Song by Pink Floyd

from the album Soundtrack from the Film More
- Released: 13 June 1969
- Recorded: March 1969
- Genre: Psychedelic folk; space rock; ambient;
- Length: 5:18
- Label: EMI Columbia (UK); Tower (US);
- Songwriter: Roger Waters
- Producer: Pink Floyd

= Cirrus Minor (song) =

"Cirrus Minor" is a song written and performed by Pink Floyd. It is the first track on their 1969 album Soundtrack from the Film More. The song would later be released on the compilation album Relics.

==Writing and recording==
The song is 5 minutes 18 seconds long. It was written by Roger Waters and performed by David Gilmour on vocals and guitar and Rick Wright on organ. The song has a hallucinogenic, pastoral quality, with prominent organ and bird sound effects, like those later that year featured on the Ummagumma track "Grantchester Meadows". It was also included on Pink Floyd's compilation album Relics. The song features no drums. The Hammond and Farfisa organ coda is similar to that found on the "Celestial Voices" section of "A Saucerful of Secrets". While the Hammond provides a stately foundation with an Em-Bm-D-A-G-D-B sequence, about 1/4 way into the coda Wright introduces the Farfisa which, run through a Binson Echorec platter echo, produces the swirly, trembly, echoey sound that hovers over the Hammond.

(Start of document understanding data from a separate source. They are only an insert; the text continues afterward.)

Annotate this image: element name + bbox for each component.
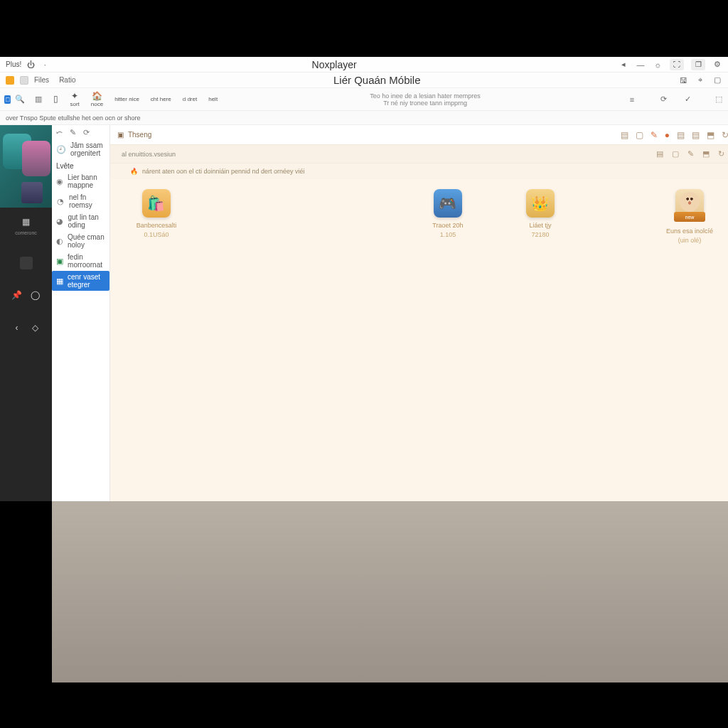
nav-back-icon[interactable]: ⤺ bbox=[56, 128, 63, 137]
row2-right-label: Ratio bbox=[59, 76, 75, 84]
chevron-left-icon[interactable]: ‹ bbox=[11, 321, 23, 334]
app-icon: 🛍️ bbox=[142, 189, 171, 218]
refresh-icon[interactable]: ⟳ bbox=[658, 95, 668, 105]
nav-refresh-icon[interactable]: ⟳ bbox=[83, 128, 90, 137]
tool-icon[interactable]: ▤ bbox=[621, 130, 628, 140]
minimize-icon[interactable]: — bbox=[636, 60, 646, 70]
game-banner[interactable] bbox=[0, 125, 52, 208]
clock-icon: ◔ bbox=[56, 196, 65, 206]
app-item[interactable]: 🛍️ Banbencesalti 0.1USá0 bbox=[124, 189, 188, 238]
note-tool-icon[interactable]: ▢ bbox=[672, 149, 679, 159]
tool-icon[interactable]: ▤ bbox=[692, 130, 700, 140]
subtitle-bar: Files Ratio Liér Quaán Móbile 🖫 ⌖ ▢ bbox=[0, 73, 728, 88]
grey-badge-icon bbox=[20, 76, 28, 85]
content-area: ▣ Thseng ▤ ▢ ✎ ● ▤ ▤ ⬒ ↻ al enuittios.vs… bbox=[110, 125, 728, 501]
fullscreen-icon[interactable]: ⛶ bbox=[670, 59, 684, 70]
app-item[interactable]: new Euns esa inolcíé (uin olé) bbox=[658, 189, 722, 244]
history-icon: 🕘 bbox=[56, 144, 66, 154]
toolbar-item-home[interactable]: 🏠noce bbox=[91, 92, 103, 107]
tool-icon[interactable]: ▢ bbox=[636, 130, 643, 140]
dot-icon: · bbox=[40, 60, 50, 70]
settings-icon[interactable]: ⚙ bbox=[712, 60, 722, 70]
save-icon[interactable]: 🖫 bbox=[678, 75, 688, 85]
toolbar-subtitle1: Teo ho inee de a lesian hater mempres bbox=[223, 92, 627, 100]
content-note-1: al enuittios.vsesiun ▤ ▢ ✎ ⬒ ↻ bbox=[110, 145, 728, 164]
restore-icon[interactable]: ❐ bbox=[691, 59, 705, 70]
sidebar-item[interactable]: ◕gut lin tan oding bbox=[52, 211, 109, 231]
sub-toolbar-text: over Tnspo Spute etullshe het oen ocn or… bbox=[6, 114, 140, 122]
sidebar-section-title: Lvête bbox=[52, 159, 109, 171]
sidebar-item[interactable]: ◐Quée cman noloy bbox=[52, 231, 109, 251]
pin-icon[interactable]: 📌 bbox=[11, 289, 23, 301]
note-edit-icon[interactable]: ✎ bbox=[687, 149, 694, 159]
file-sidebar: ⤺ ✎ ⟳ 🕘 Jâm ssam orgenitert Lvête ◉Lier … bbox=[52, 125, 110, 501]
note-reload-icon[interactable]: ↻ bbox=[718, 149, 724, 159]
toolbar-subtitle2: Tr né niy tronee tann impprng bbox=[223, 100, 627, 107]
toolbar: □ 🔍 ▥ ▯ ✦sort 🏠noce hitter nice cht here… bbox=[0, 88, 728, 111]
app-badge-icon bbox=[6, 76, 14, 85]
desktop-background bbox=[52, 501, 728, 682]
app-icon: 🎮 bbox=[434, 189, 462, 218]
page-icon: ▯ bbox=[53, 95, 58, 103]
avatar-icon: new bbox=[675, 189, 704, 218]
half-icon: ◐ bbox=[56, 236, 63, 246]
app-item[interactable]: 🎮 Traoet 20h 1.105 bbox=[416, 189, 480, 238]
app-grid: 🛍️ Banbencesalti 0.1USá0 🎮 Traoet 20h 1.… bbox=[110, 179, 728, 501]
sidebar-item[interactable]: ▣fedin morroornat bbox=[52, 251, 109, 271]
new-badge: new bbox=[674, 212, 705, 222]
app-item[interactable]: 👑 Liáet tjy 72180 bbox=[508, 189, 572, 238]
location-icon[interactable]: ⌖ bbox=[695, 75, 705, 85]
note-tool-icon[interactable]: ▤ bbox=[656, 149, 663, 159]
nav-edit-icon[interactable]: ✎ bbox=[70, 128, 76, 137]
check-icon[interactable]: ✓ bbox=[682, 95, 692, 105]
sub-toolbar: over Tnspo Spute etullshe het oen ocn or… bbox=[0, 111, 728, 125]
sun-icon[interactable]: ☼ bbox=[653, 60, 663, 70]
diamond-icon[interactable]: ◇ bbox=[29, 321, 42, 334]
titlebar: Plus! ⏻ · Noxplayer ◂ — ☼ ⛶ ❐ ⚙ bbox=[0, 57, 728, 73]
letterbox-bottom bbox=[0, 682, 728, 728]
toolbar-item[interactable]: hitter nice bbox=[114, 97, 139, 102]
sidebar-label: comeronc bbox=[15, 230, 37, 235]
circle-icon[interactable]: ◯ bbox=[29, 289, 42, 301]
sidebar-item[interactable]: ◉Lier bann mappne bbox=[52, 171, 109, 191]
toolbar-item[interactable]: d dret bbox=[183, 97, 197, 102]
back-icon[interactable]: ◂ bbox=[619, 60, 628, 70]
square-icon: ▣ bbox=[56, 256, 63, 266]
home-button[interactable]: □ bbox=[4, 95, 11, 104]
sidebar-item-selected[interactable]: ▦cenr vaset etegrer bbox=[52, 271, 109, 291]
card-icon[interactable]: ▥ bbox=[33, 95, 43, 105]
toggle-icon[interactable]: ⏻ bbox=[26, 60, 36, 70]
toolbar-item[interactable]: helt bbox=[208, 97, 218, 102]
menu-icon[interactable]: ≡ bbox=[627, 95, 637, 105]
search-icon[interactable]: 🔍 bbox=[15, 95, 25, 105]
tool-icon[interactable]: ⬒ bbox=[707, 130, 714, 140]
sidebar-slot[interactable] bbox=[20, 257, 33, 269]
sidebar-recent[interactable]: 🕘 Jâm ssam orgenitert bbox=[52, 139, 109, 159]
window-icon[interactable]: ⬚ bbox=[714, 95, 724, 105]
toolbar-item[interactable]: ▯ bbox=[53, 95, 58, 105]
dot-icon[interactable]: ● bbox=[665, 130, 670, 140]
content-note-2: 🔥 nárent aten oon el cti doinniáin penni… bbox=[110, 164, 728, 179]
toolbar-item[interactable]: cht here bbox=[151, 97, 171, 102]
game-title: Liér Quaán Móbile bbox=[75, 74, 678, 86]
content-header-label: Thseng bbox=[128, 131, 151, 139]
grid-icon[interactable]: ▦ bbox=[20, 215, 33, 228]
sidebar-recent-label: Jâm ssam orgenitert bbox=[70, 141, 105, 157]
note-tool-icon[interactable]: ⬒ bbox=[702, 149, 710, 159]
home-icon: 🏠 bbox=[92, 92, 102, 100]
star-icon: ✦ bbox=[71, 92, 78, 100]
tool-icon[interactable]: ▤ bbox=[677, 130, 685, 140]
row2-left-label: Files bbox=[34, 76, 49, 84]
sidebar-item[interactable]: ◔nel fn roemsy bbox=[52, 191, 109, 211]
reload-icon[interactable]: ↻ bbox=[722, 130, 728, 140]
circle-icon: ◉ bbox=[56, 176, 63, 186]
emulator-sidebar: ▦ comeronc 📌 ◯ ‹ ◇ bbox=[0, 125, 52, 501]
toolbar-item-sort[interactable]: ✦sort bbox=[70, 92, 79, 107]
edit-icon[interactable]: ✎ bbox=[651, 130, 658, 140]
titlebar-left-label: Plus! bbox=[6, 60, 21, 68]
pie-icon: ◕ bbox=[56, 216, 63, 226]
doc-icon[interactable]: ▢ bbox=[712, 75, 722, 85]
app-title: Noxplayer bbox=[50, 59, 619, 70]
content-header: ▣ Thseng ▤ ▢ ✎ ● ▤ ▤ ⬒ ↻ bbox=[110, 125, 728, 145]
fire-icon: 🔥 bbox=[130, 168, 138, 175]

The opening birdsong is from a 1961 recording entitled "Dawn Chorus" and the single bird featured over the organ part is a nightingale also from 1961. Both featured on an His Master's Voice sound effects single (together with a recording of owls) but presumably the band just borrowed the originals from the EMI sound effects library as EMI owned His Master's Voice.

==Music==
"Cirrus Minor" has an unusual chord sequence:
E minor, E flat augmented, G major, C♯ minor 7, C major 7, C minor 7 and B 7. The chords are built around the chromatically descending bass line. The B 7, C major 7 and G major chords are the only chords which fit into the functional context of the E minor key. This chord sequence gives the song a surreal atmosphere.

==Personnel==
- David Gilmour – acoustic guitar, double-tracked vocals
- Richard Wright – Farfisa organ, Hammond organ
- Roger Waters – bass (at the end of the song), birdsong effects

==Covers==
"Cirrus Minor" was covered by the French artist Étienne Daho on his 2007 album, Be My Guest Tonight.